## Exercise goal
The number of lines containing the word "Clinical" is all you should give; count them in the records below.

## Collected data
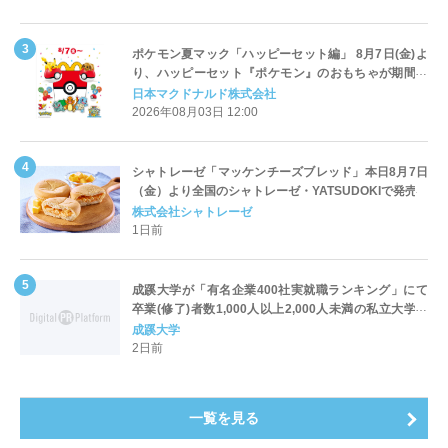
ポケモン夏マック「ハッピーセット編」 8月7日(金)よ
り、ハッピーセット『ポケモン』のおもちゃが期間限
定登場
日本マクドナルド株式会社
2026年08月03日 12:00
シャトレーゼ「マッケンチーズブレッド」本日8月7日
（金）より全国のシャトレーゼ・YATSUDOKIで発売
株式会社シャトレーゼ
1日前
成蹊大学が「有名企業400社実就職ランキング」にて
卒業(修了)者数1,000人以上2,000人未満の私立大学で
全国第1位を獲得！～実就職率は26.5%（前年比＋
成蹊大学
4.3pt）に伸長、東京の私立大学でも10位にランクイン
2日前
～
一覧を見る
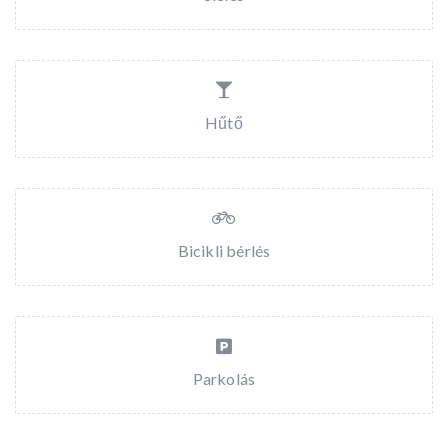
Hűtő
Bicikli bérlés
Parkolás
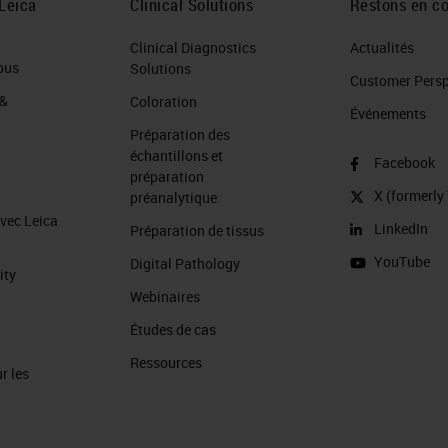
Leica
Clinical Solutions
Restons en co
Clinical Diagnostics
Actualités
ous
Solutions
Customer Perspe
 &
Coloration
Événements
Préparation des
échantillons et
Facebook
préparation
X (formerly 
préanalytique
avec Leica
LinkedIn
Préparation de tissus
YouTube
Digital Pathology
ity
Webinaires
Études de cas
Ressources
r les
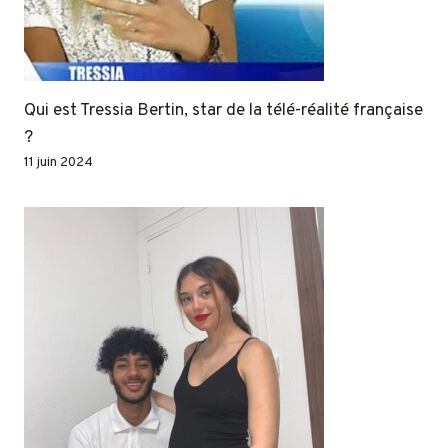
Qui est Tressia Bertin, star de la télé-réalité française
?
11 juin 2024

==

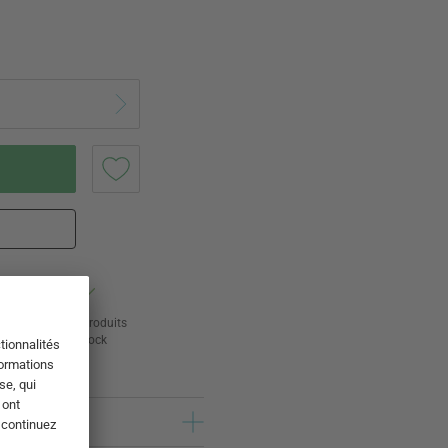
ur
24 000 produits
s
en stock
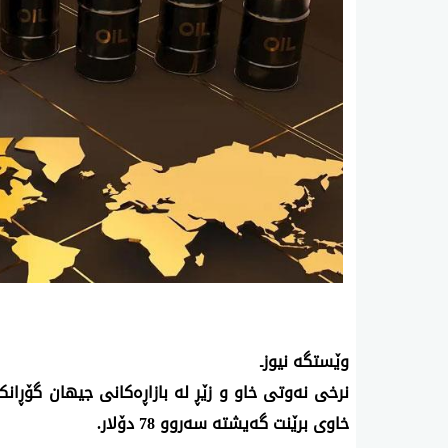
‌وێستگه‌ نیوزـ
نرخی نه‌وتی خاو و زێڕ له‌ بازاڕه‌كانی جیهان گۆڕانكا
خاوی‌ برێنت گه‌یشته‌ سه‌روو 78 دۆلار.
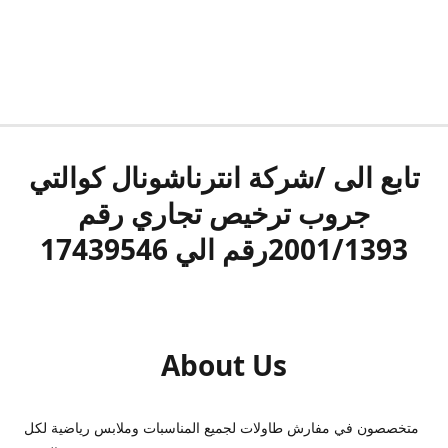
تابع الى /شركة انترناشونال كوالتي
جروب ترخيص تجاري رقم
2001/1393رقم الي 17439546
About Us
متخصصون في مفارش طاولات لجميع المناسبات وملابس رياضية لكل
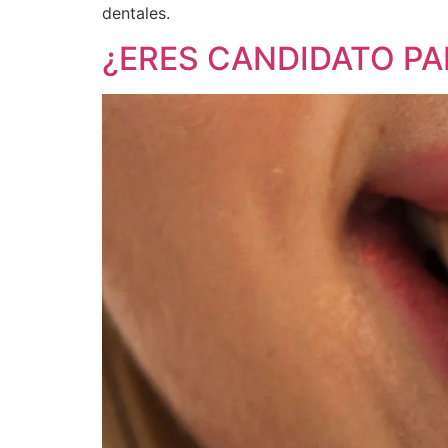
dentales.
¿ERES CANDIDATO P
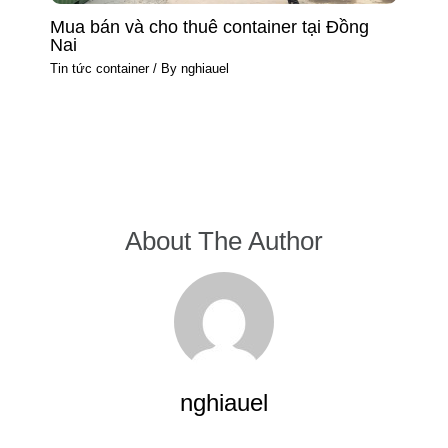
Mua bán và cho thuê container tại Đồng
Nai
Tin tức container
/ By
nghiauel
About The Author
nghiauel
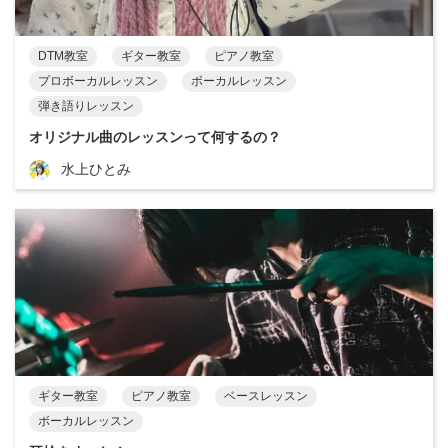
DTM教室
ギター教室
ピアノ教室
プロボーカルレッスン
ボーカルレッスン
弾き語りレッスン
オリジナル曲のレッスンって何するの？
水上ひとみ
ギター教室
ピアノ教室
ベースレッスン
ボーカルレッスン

## Task solution
2